Similar treaty laws with Canada would ensure that Saskatchewan and Alberta lands would be treated in the same manner, so that if people still wanted to separate, they’d have to be the ones doing the moving, not the provincial land masses.

Given such historical precedent, one would think that perhaps Ms. Smith might choose to step back, take a couple of sick days off to rid her system of the anti-Ottawa bile constricting her ability to think, and work more closely with the rest of the premiers and the PM in helping move forward some of her saner ideas, such as having a pipeline to the Port of Churchill built to move both LNG and crude oil to international markets. 

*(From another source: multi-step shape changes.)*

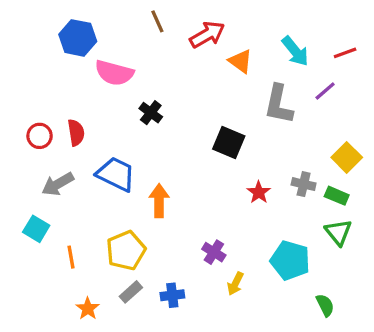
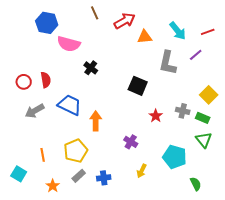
orange triangle: (240, 61) -> (145, 37), turned -42
cyan square: (36, 229) -> (19, 174), moved
purple cross: (214, 252) -> (131, 142), moved

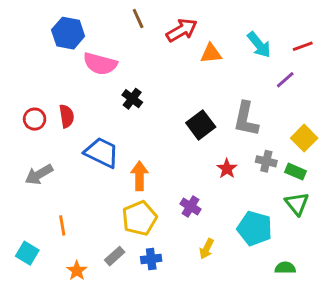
gray L-shape: (168, 63) -> (246, 119), moved
black square: (138, 86) -> (201, 125), turned 30
gray arrow: (35, 111) -> (39, 174), moved
yellow pentagon: (76, 151) -> (139, 218), moved
green semicircle: (196, 184) -> (285, 268), turned -64

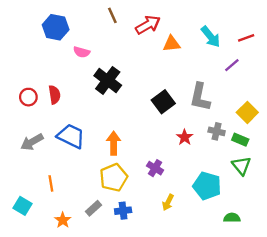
pink semicircle: (100, 64) -> (82, 52), size x0.6
black cross: (132, 99) -> (108, 80), size x1.6
blue trapezoid: (102, 153) -> (71, 136), moved

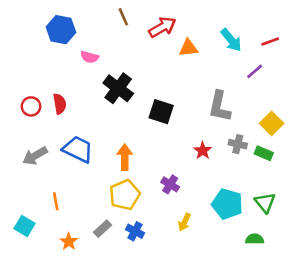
black square: (163, 102) -> (161, 112), moved, turned -35
green triangle: (241, 166) -> (265, 203), moved
blue cross: (123, 211) -> (135, 231), turned 35

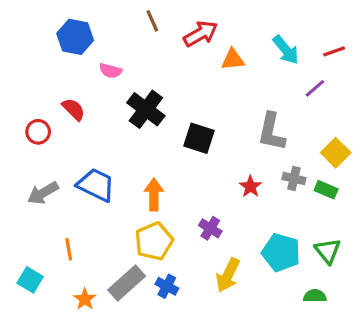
red semicircle: (60, 104) -> (73, 109), moved, turned -36
yellow arrow: (184, 222) -> (228, 275), size x1.5
gray rectangle: (103, 229) -> (127, 283), size x1.6

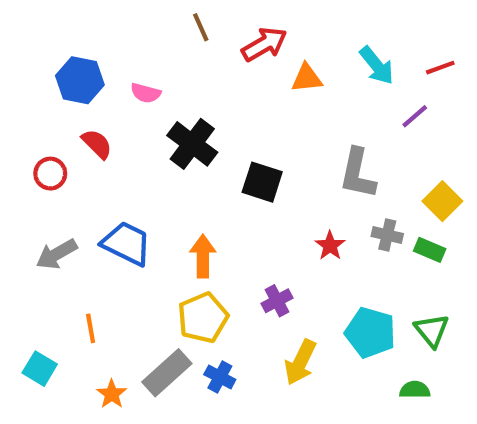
blue hexagon: (75, 37) -> (80, 80), moved
purple cross: (210, 228) -> (277, 301), turned 30

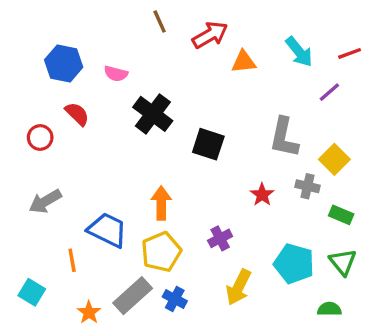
yellow square: (442, 201) -> (334, 159), moved
blue trapezoid: (127, 243) -> (107, 230), moved
green rectangle: (430, 250) -> (341, 215), moved

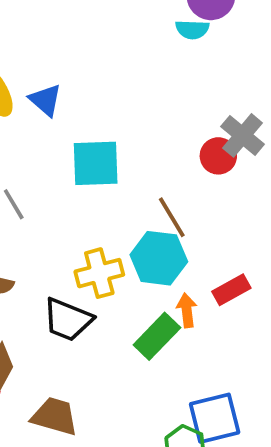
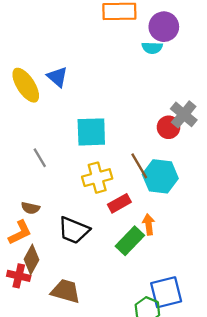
blue triangle: (45, 100) -> (57, 77), moved
cyan hexagon: (159, 258) -> (160, 176), moved
yellow cross: (99, 273) -> (97, 178), moved
red rectangle: (231, 290) -> (119, 203), moved

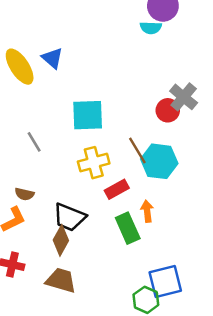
green rectangle: (130, 241) -> (128, 228), turned -68
brown diamond: (32, 259) -> (61, 240), moved

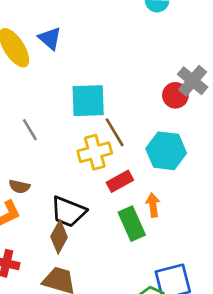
brown line: (137, 150) -> (115, 132), moved

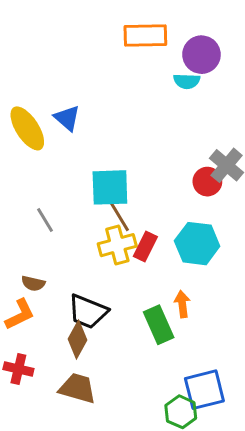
brown line: (115, 132) -> (119, 216), moved
red rectangle: (120, 181) -> (145, 247), moved, turned -35

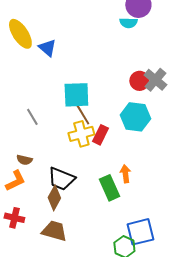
yellow ellipse: (27, 128) -> (20, 34), moved
red circle: (207, 182) -> (139, 81), moved
cyan hexagon: (197, 244) -> (135, 117), moved

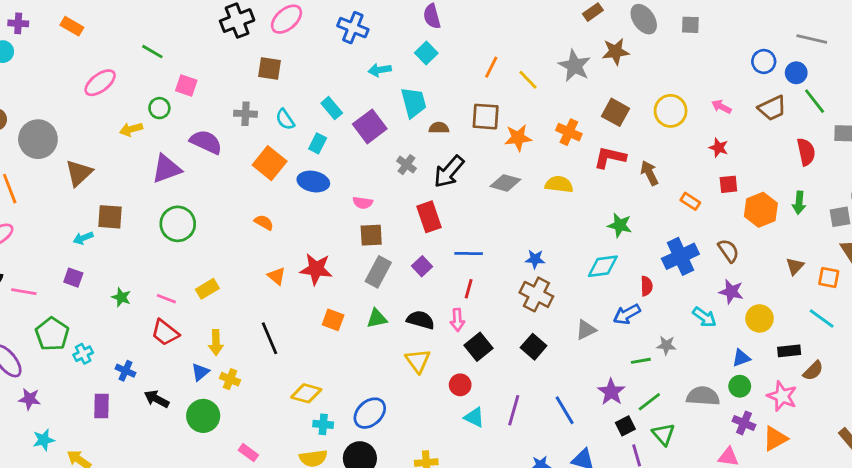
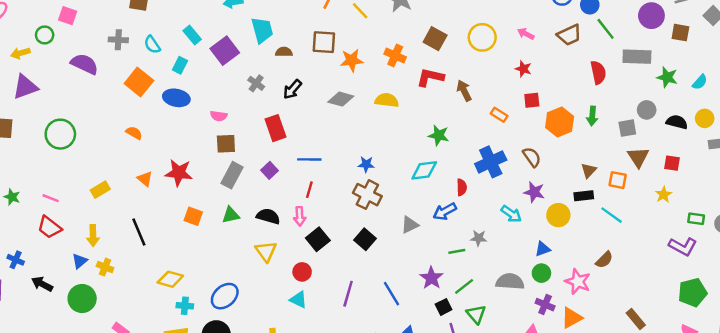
purple triangle: (166, 169) -> (25, 87), moved
black arrow: (449, 172) -> (292, 89), size x0.7
yellow rectangle: (207, 289) -> (100, 190), moved
black rectangle: (789, 351) -> (584, 196), moved
cyan triangle: (474, 417) -> (298, 300), moved

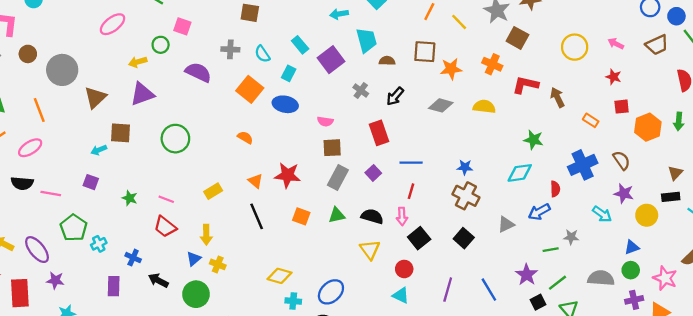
brown square: (435, 39) -> (517, 38), moved
black line: (139, 232) -> (257, 216), moved
purple cross: (545, 305) -> (634, 300), turned -36

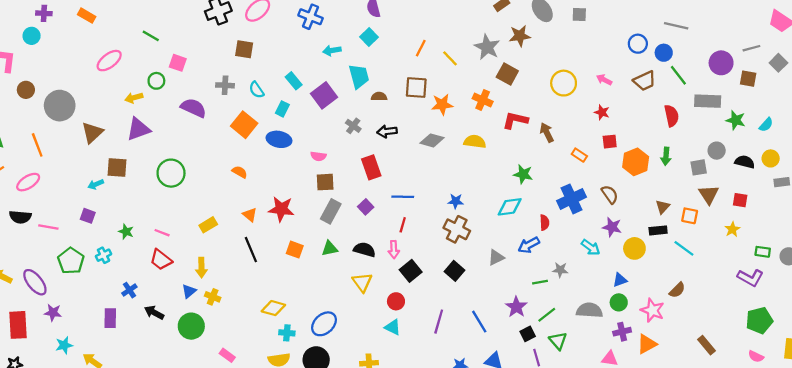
black arrow: (395, 96) -> (387, 131), turned 42
cyan cross: (99, 244) -> (104, 255), moved
blue cross: (133, 258) -> (129, 290), turned 32

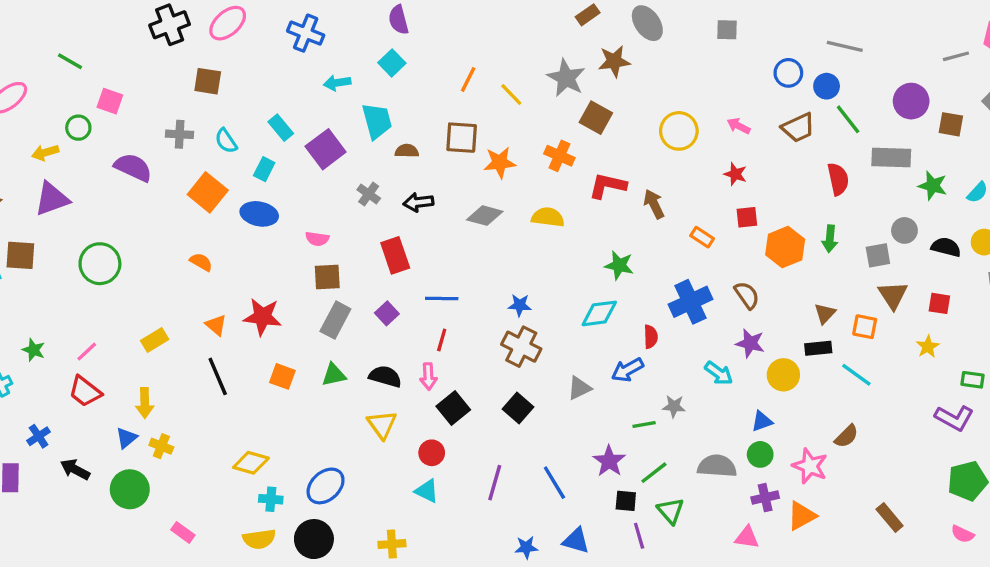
gray square: (579, 14) -> (727, 30), moved
gray line: (751, 48) -> (956, 56), moved
pink line: (162, 233) -> (87, 352), turned -64
black square: (528, 334) -> (626, 501), turned 32

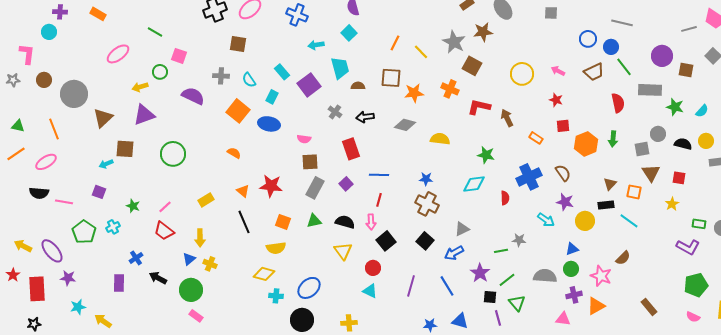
yellow semicircle: (548, 217) -> (440, 139), moved
blue arrow: (627, 370) -> (454, 253), moved
pink rectangle: (183, 532) -> (196, 316), moved
yellow semicircle: (259, 539) -> (276, 248), moved

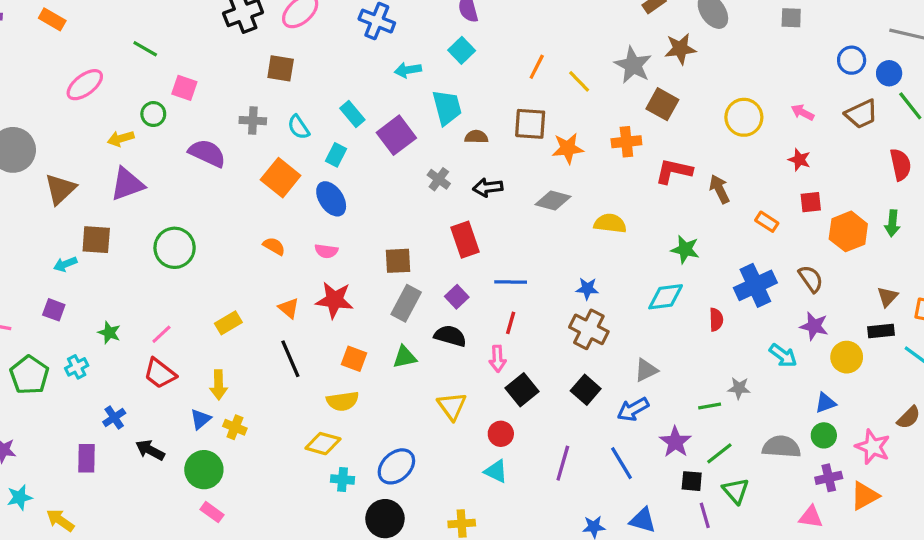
orange cross: (450, 89) -> (626, 142), turned -30
blue ellipse: (269, 124) -> (331, 199), turned 45
pink semicircle: (304, 139) -> (326, 251), moved
black semicircle: (345, 222) -> (450, 336), moved

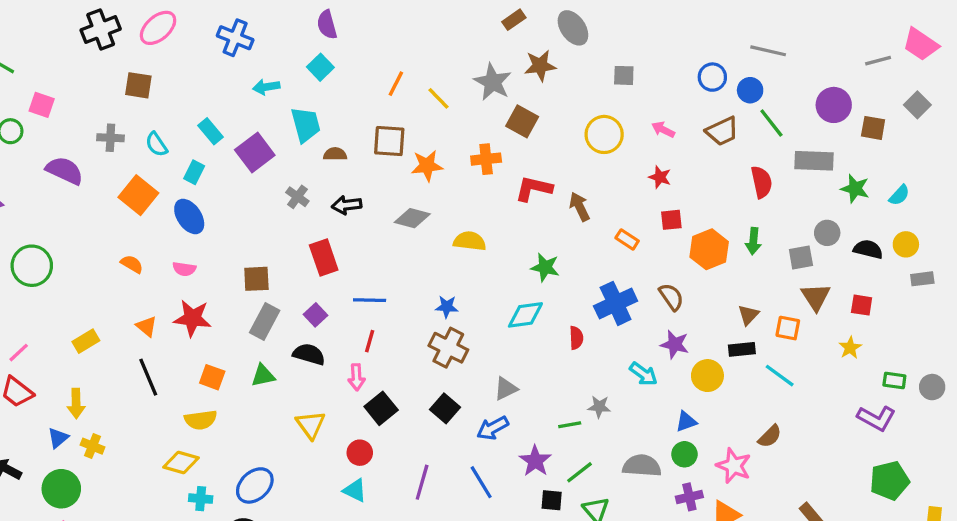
gray square: (791, 18) -> (624, 75), moved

So, what’s left for her to accede to finally get Canada moving in the right direction, which is to radically diversify its export market. That answer is easily defined: amend Bill C-5 so that Indigenous consultation and representation in any major project proposed for Canada be enshrined – not just in this bill, but incorporate its demand into our Constitution. As a final fix to bury the current ways in which governments avoid this responsibility, require all future laws or amendments to reference such need, and make it immune from changes to future laws that might invoke the “notwithstanding” clause to that law’s application.

Whether Carney has the guts to move in that direction, though, is another question.